Natural enzymes have progressively evolved to fit particular catalytic reactions during evolutionary trajectories, while plentiful protein engineering studies have shown that enzymes can be evolved with novel functions. In some cases, the underlying evolvability was unlocked via altering stability by specific amino acid substitutions. However, identifying the particular mutational positions in a protein to tailor its stability on a tolerable scale that trigger conformational plasticity, and thereupon novel functions, is a fundamental challenge.

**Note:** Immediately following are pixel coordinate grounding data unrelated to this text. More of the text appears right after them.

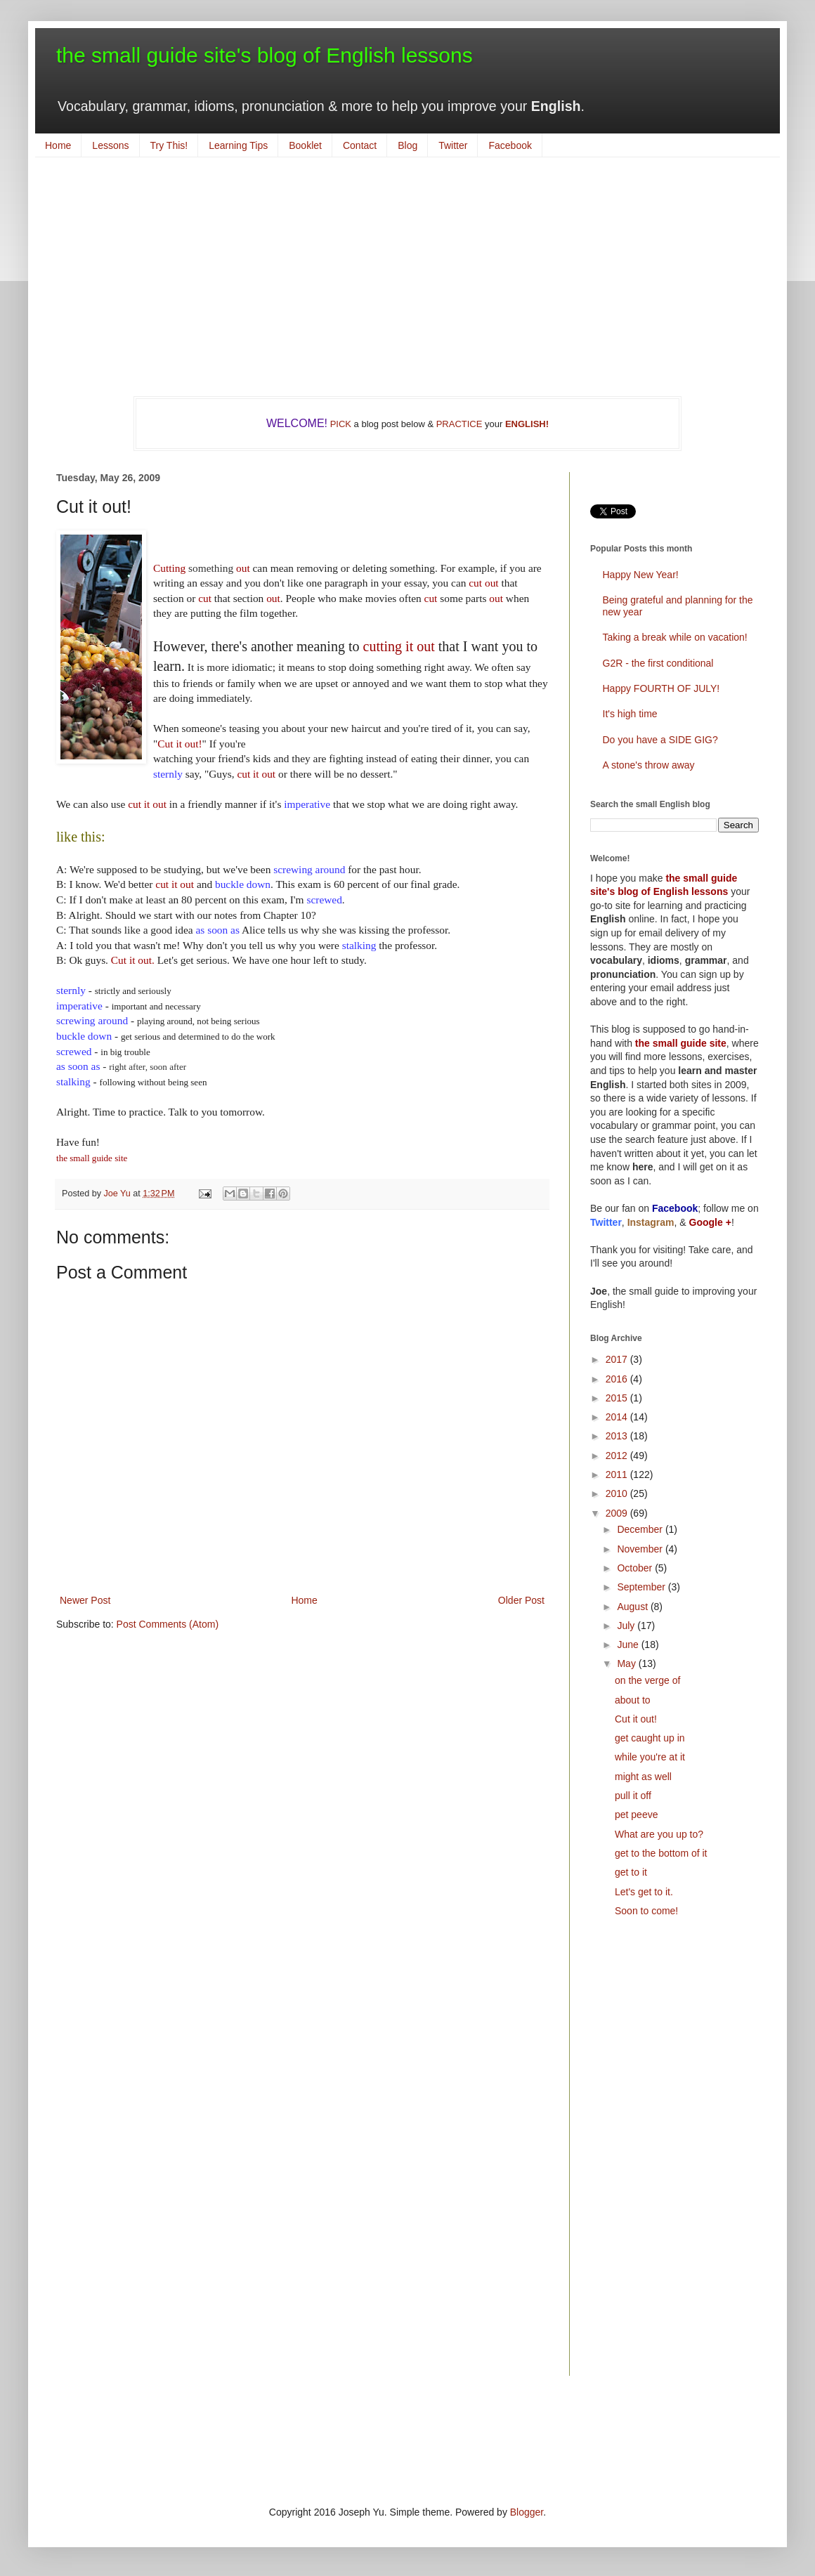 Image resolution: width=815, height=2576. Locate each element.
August (633, 1606)
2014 (618, 1417)
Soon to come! (646, 1910)
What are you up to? (659, 1834)
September (642, 1587)
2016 (618, 1379)
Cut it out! (636, 1719)
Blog (407, 145)
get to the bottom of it (661, 1853)
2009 (618, 1513)
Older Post (521, 1600)
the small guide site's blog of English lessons (264, 55)
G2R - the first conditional (658, 663)
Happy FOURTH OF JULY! (661, 688)
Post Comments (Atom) (168, 1624)
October (636, 1568)
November (641, 1549)
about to (633, 1700)
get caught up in (650, 1738)
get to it (631, 1872)
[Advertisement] (407, 276)
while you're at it (650, 1757)
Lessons (110, 145)
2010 (618, 1493)
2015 (618, 1398)
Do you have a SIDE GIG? (660, 739)
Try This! (169, 145)
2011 (618, 1474)
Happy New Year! (641, 574)
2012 (618, 1455)
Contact (360, 145)
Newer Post (85, 1600)
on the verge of (647, 1680)
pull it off (633, 1795)
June (629, 1644)
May (627, 1663)
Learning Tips (238, 145)
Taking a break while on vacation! (675, 637)
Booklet (305, 145)
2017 (618, 1359)
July (627, 1625)
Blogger (526, 2512)
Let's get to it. (644, 1891)
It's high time (630, 713)
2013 (618, 1435)
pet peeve (636, 1814)
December (641, 1529)
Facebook (509, 145)
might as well (643, 1776)
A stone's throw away (649, 765)
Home (58, 145)
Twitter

For this purpose, the SUN Zhoutong group from Tianjin Institute of Industrial Biology, Chinese Academy of Sciences, has developed the Proline Induced Loop Engineering Test (PiLoT) method. It enables protein engineers to discover additional hotspots beyond the conventional ones around the active site. Designed mutagenesis thereat is most likely to generate variants capable of inducing conformational dynamics. As an illustration, the thermophilic alcohol dehydrogenase TbSADH was employed as the biocatalyst in the stereoselective transformation of the difficult to reduce diaryl ketone, which is of pharmaceutical significance. The proline residue (P84) situated at the interface of a β-strand and loop region was mutated, the resultant mutants leading to unusually high (S)- and (R)-selectivity, respectively, amounting to 99% ee and high conversion. The combined computational analysis revealed that these mutants gained more flexibility nearby the active site and thereby provide extra space for the acceptance of a non-natural bulky-bulky substrate. This work showed that PiLoT constitutes a new tool in the rational mutagenesis of enantiocomplementary ADH enzyme mutants. This approach allows the tailoring of sufficient ADH stability for enabling the necessary evolvability.

This research entitled “Unlocking the Stereoselectivity and Substrate Acceptance of Enzymes: Proline Induced Loop Engineering Test” has been published online in Angewandte Chemie International Edition.